Wren House eyes core-plus growth after €750m sale

The managing director of the Kuwaiti infrastructure manager brushed off renationalisation threats in the UK, saying it is ‘a country where rule of law exists’.

Wren House Infrastructure is looking to step up its investment activity in the core-plus space following a €750 million sale of unregulated assets held by portfolio company Viesgo.

The infrastructure investment arm of the Kuwait Investment Authority this week sold Viesgo’s energy supply business to Repsol, alongside 700MW of hydropower assets and two combined cycle gas turbine plants with a total installed capacity of 1.6GW. The deal netted the group, and partner Macquarie European Infrastructure Fund 4, a total of €750 million.
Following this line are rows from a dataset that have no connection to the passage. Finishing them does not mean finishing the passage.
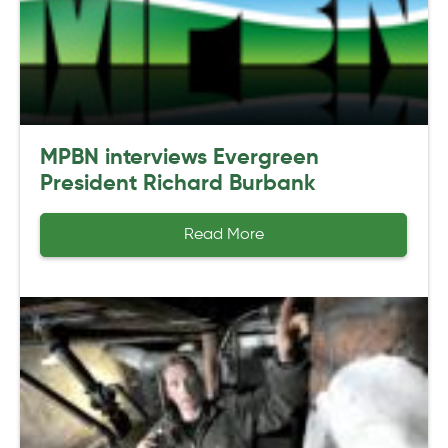
MPBN interviews Evergreen
President Richard Burbank
Read More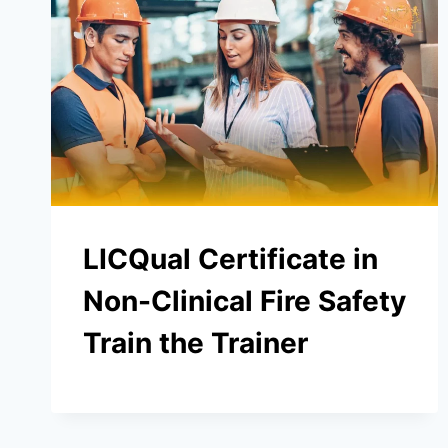
LICQual Certificate in
Non-Clinical Fire Safety
Train the Trainer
The duo will retain the regulated assets of Viesgo, including electricity distribution and renewable power, although Wren House is now looking beyond the core infrastructure space it has typically invested in.
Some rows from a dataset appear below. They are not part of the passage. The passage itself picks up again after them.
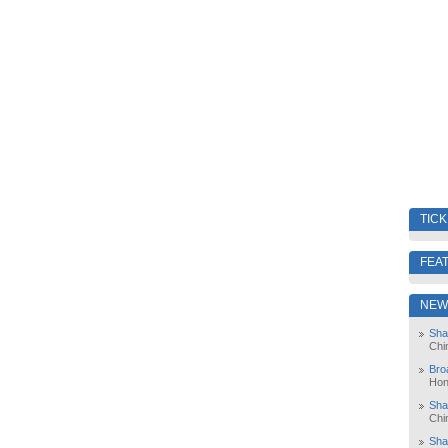
TIC
FEA
NEW
Sha
Chi
Bro
Hon
Sha
Chi
Sha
“We’re spending a lot of our time on the core-plus space in healthcare and education infrastructure, on top of the usual core definition of infrastructure,” Hakim Drissi, managing director of Wren House, told Infrastructure Investor.

He added that the group has also been analysing investments in the midstream energy and telecoms sectors, the latter of which saw Wren House attempt to acquire UK-based fibre and cloud-services operator Interoute before its $2.3 billion sale to GTT communications last month.

The moves are attempts to build a portfolio which, since its formation in 2013, has added high-profile assets such as Thames Water, London City Airport and Associated British Ports, teaming up with the likes of Global Infrastructure Partners, Macquarie and CPPIB.

“We could potentially come in where [a fund] will come to maturity and we feel we can be the natural owners of these assets and replace those existing shareholders effectively,” Drissi said. “It’s an alternative.

“[With Viesgo] we felt the value-add of selling this business to Repsol made a lot of sense for the business, for its employees and for our reputation. We’ve passed the baton on to someone who knows the business, who is local, who understands the traditions and who will look after the business.”

Drissi also remains undeterred by some of the risks facing Wren House’s assets, including the prospect of a renationalisation of Thames Water, should the opposition Labour party gain power in the UK.

“As a long-term investor we’ve been comfortable investing in the [water] sector,” he explained. “What you’re seeing today in the political environment that could affect our investments is a point in time. So, if you look at that over a 30-year period, you can take a view that the UK is a country where rule of law exists, where capitalism exists, while at the same time providing services to consumers.”

Drissi also described London City and ABP as “transport assets which are unusually perpetual” compared with others available in the sector and that potential risks posed by Brexit are offset by the strong fundamentals for the assets.

Wren House this year completed its first mezzanine investment, providing a loan to Turkish energy group Zorlu, although Drissi expects equity will remain the dominant part of the business. Wren House has invested about $4 billion of equity and debt since 2013.